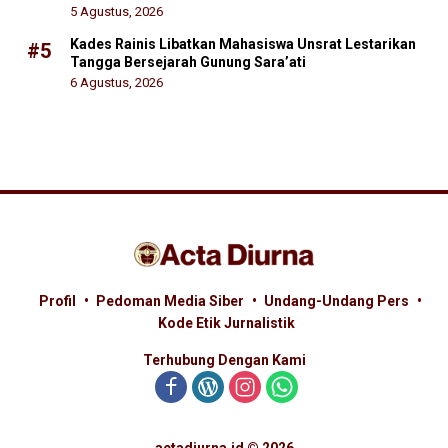
5 Agustus, 2026
Kades Rainis Libatkan Mahasiswa Unsrat Lestarikan
#5
Tangga Bersejarah Gunung Sara’ati
6 Agustus, 2026
Profil
Pedoman Media Siber
Undang-Undang Pers
Kode Etik Jurnalistik
Terhubung Dengan Kami
actadiurna.id © 2026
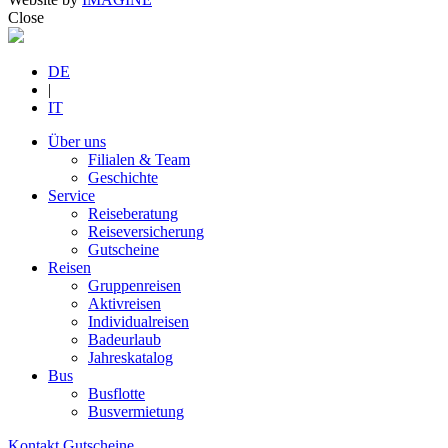
Close
DE
|
IT
Über uns
Filialen & Team
Geschichte
Service
Reiseberatung
Reiseversicherung
Gutscheine
Reisen
Gruppenreisen
Aktivreisen
Individualreisen
Badeurlaub
Jahreskatalog
Bus
Busflotte
Busvermietung
Kontakt
Gutscheine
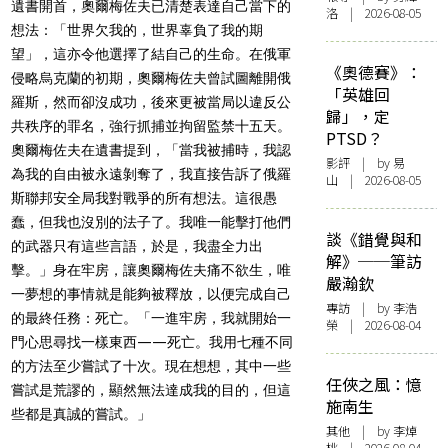
遺書開首，奧爾梅佐夫已清楚表達自己當下的
洛 | 2026-08-05
想法：「世界欠我的，世界辜負了我的期
望」，這亦令他選擇了結自己的生命。在俄軍
《奧德賽》：
侵略烏克蘭的初期，奧爾梅佐夫曾試圖離開俄
「英雄回
羅斯，然而卻沒成功，後來更被當局以違反公
歸」，定
共秩序的罪名，強行抓捕並拘留監禁十五天。
PTSD？
奧爾梅佐夫在遺書提到，「當我被捕時，我認
影評
| by 易
為我的自由被永遠剝奪了，我直接告訴了俄羅
山 | 2026-08-05
斯聯邦安全局我對戰爭的所有想法。這很愚
蠢，但我也沒別的法子了。我唯一能擊打他們
談《錯覺與和
的武器只有這些言語，於是，我盡全力出
解》──筆訪
擊。」身在牢房，讓奧爾梅佐夫痛不欲生，唯
嚴瀚欽
一夢想的事情就是能夠被釋放，以便完成自己
專訪
| by 李浩
的最終任務：死亡。「一進牢房，我就開始一
榮 | 2026-08-04
門心思尋找一樣東西——死亡。我用七種不同
的方法至少嘗試了十次。現在想想，其中一些
任俠之風：憶
嘗試是荒謬的，顯然無法達成我的目的，但這
施南生
些都是真誠的嘗試。」
其他
| by 李焯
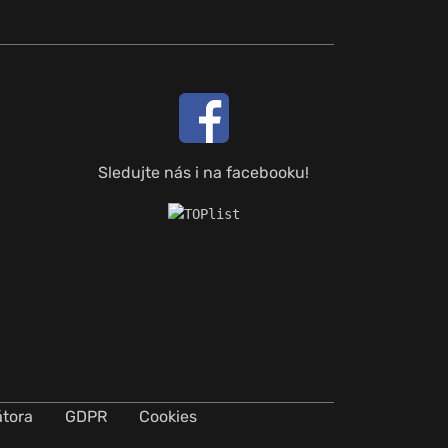
Sledujte nás i na facebooku!
átora
GDPR
Cookies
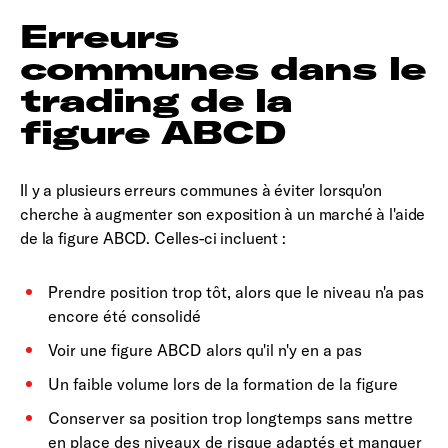
Erreurs
communes dans le
trading de la
figure ABCD
Il y a plusieurs erreurs communes à éviter lorsqu'on
cherche à augmenter son exposition à un marché à l'aide
de la figure ABCD. Celles-ci incluent :
Prendre position trop tôt, alors que le niveau n'a pas
encore été consolidé
Voir une figure ABCD alors qu'il n'y en a pas
Un faible volume lors de la formation de la figure
Conserver sa position trop longtemps sans mettre
en place des niveaux de risque adaptés et manquer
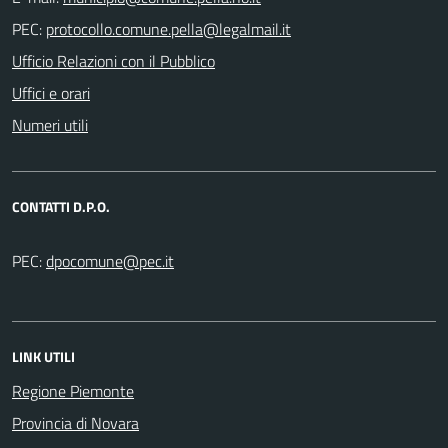
PEC:
Ufficio Relazioni con il Pubblico
Uffici e orari
Numeri utili
CONTATTI D.P.O.
PEC:
LINK UTILI
Regione Piemonte
Provincia di Novara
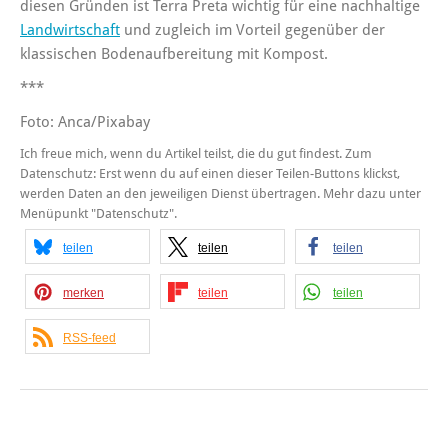
diesen Gründen ist Terra Preta wichtig für eine nachhaltige
Landwirtschaft
und zugleich im Vorteil gegenüber der
klassischen Bodenaufbereitung mit Kompost.
***
Foto: Anca/Pixabay
Ich freue mich, wenn du Artikel teilst, die du gut findest. Zum
Datenschutz: Erst wenn du auf einen dieser Teilen-Buttons klickst,
werden Daten an den jeweiligen Dienst übertragen. Mehr dazu unter
Menüpunkt "Datenschutz".
teilen
teilen
teilen
merken
teilen
teilen
RSS-feed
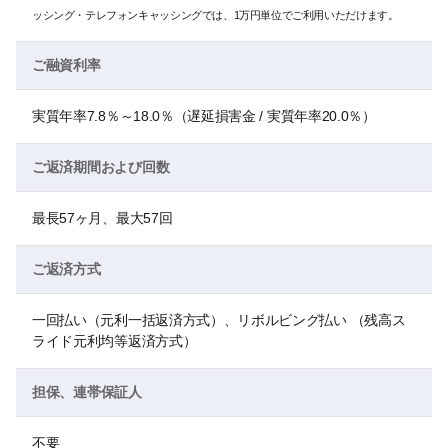
ッシング・テレフォンキャッシングでは、1万円単位でご利用いただけます。
ご融資利率
実質年率7.8％～18.0％（遅延損害金 / 実質年率20.0％）
ご返済期間および回数
最長57ヶ月、最大57回
ご返済方式
一回払い（元利一括返済方式）、リボルビング払い （残高ス
ライド元利均等返済方式）
担保、連帯保証人
不要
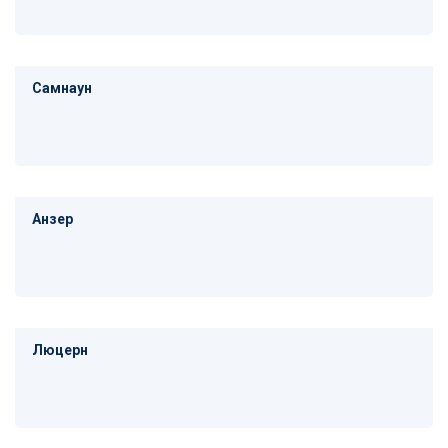
Самнаун
Анзер
Люцерн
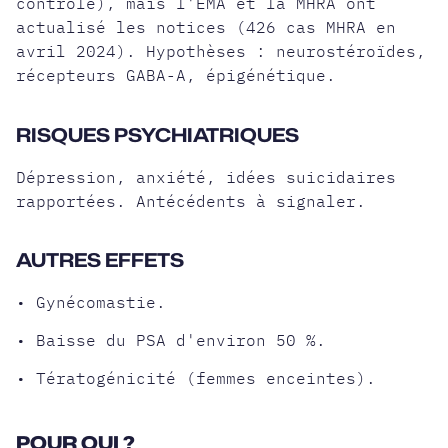
contrôle), mais l'EMA et la MHRA ont
actualisé les notices (426 cas MHRA en
avril 2024). Hypothèses : neurostéroïdes,
récepteurs GABA-A, épigénétique.
RISQUES PSYCHIATRIQUES
Dépression, anxiété, idées suicidaires
rapportées. Antécédents à signaler.
AUTRES EFFETS
• Gynécomastie.
• Baisse du PSA d'environ 50 %.
• Tératogénicité (femmes enceintes).
POUR QUI ?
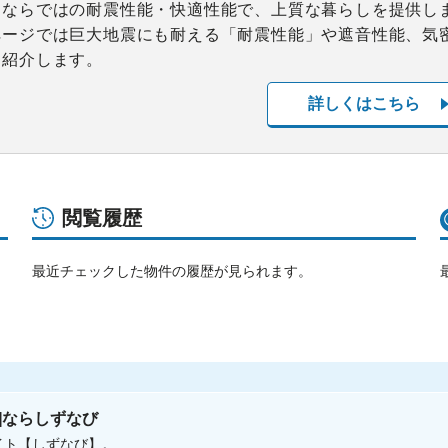
ムならではの耐震性能・快適性能で、上質な暮らしを提供し
ページでは巨大地震にも耐える「耐震性能」や遮音性能、気
て紹介します。
詳しくはこちら
閲覧履歴
最近チェックした物件の履歴が見られます。
]ならしずなび
イト【しずなび】。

---

● WHAT TO DO
Looking at the listing above, which lines run from the one containing "洛 | 2026-08-05" through the one containing "Ich freue mich, wenn"? Print exactly those, ends included, pictures excluded.

● RESPONSE TO THIS TASK
洛 | 2026-08-05
想法：「世界欠我的，世界辜負了我的期
望」，這亦令他選擇了結自己的生命。在俄軍
《奧德賽》：
侵略烏克蘭的初期，奧爾梅佐夫曾試圖離開俄
「英雄回
羅斯，然而卻沒成功，後來更被當局以違反公
歸」，定
共秩序的罪名，強行抓捕並拘留監禁十五天。
PTSD？
奧爾梅佐夫在遺書提到，「當我被捕時，我認
影評
| by 易
為我的自由被永遠剝奪了，我直接告訴了俄羅
山 | 2026-08-05
斯聯邦安全局我對戰爭的所有想法。這很愚
蠢，但我也沒別的法子了。我唯一能擊打他們
談《錯覺與和
的武器只有這些言語，於是，我盡全力出
解》──筆訪
擊。」身在牢房，讓奧爾梅佐夫痛不欲生，唯
嚴瀚欽
一夢想的事情就是能夠被釋放，以便完成自己
專訪
| by 李浩
的最終任務：死亡。「一進牢房，我就開始一
榮 | 2026-08-04
門心思尋找一樣東西——死亡。我用七種不同
的方法至少嘗試了十次。現在想想，其中一些
任俠之風：憶
嘗試是荒謬的，顯然無法達成我的目的，但這
施南生
些都是真誠的嘗試。」
其他
| by 李焯
Sledujte nás i na facebooku!
átora
GDPR
Cookies
Erreurs
communes dans le
trading de la
figure ABCD
Il y a plusieurs erreurs communes à éviter lorsqu'on
cherche à augmenter son exposition à un marché à l'aide
de la figure ABCD. Celles-ci incluent :
Prendre position trop tôt, alors que le niveau n'a pas
encore été consolidé
Voir une figure ABCD alors qu'il n'y en a pas
Un faible volume lors de la formation de la figure
Conserver sa position trop longtemps sans mettre
en place des niveaux de risque adaptés et manquer
PEC:
Ufficio Relazioni con il Pubblico
Uffici e orari
Numeri utili
CONTATTI D.P.O.
PEC:
LINK UTILI
Regione Piemonte
Provincia di Novara
diesen Gründen ist Terra Preta wichtig für eine nachhaltige
Landwirtschaft
und zugleich im Vorteil gegenüber der
klassischen Bodenaufbereitung mit Kompost.
***
Foto: Anca/Pixabay
Ich freue mich, wenn du Artikel teilst, die du gut findest. Zum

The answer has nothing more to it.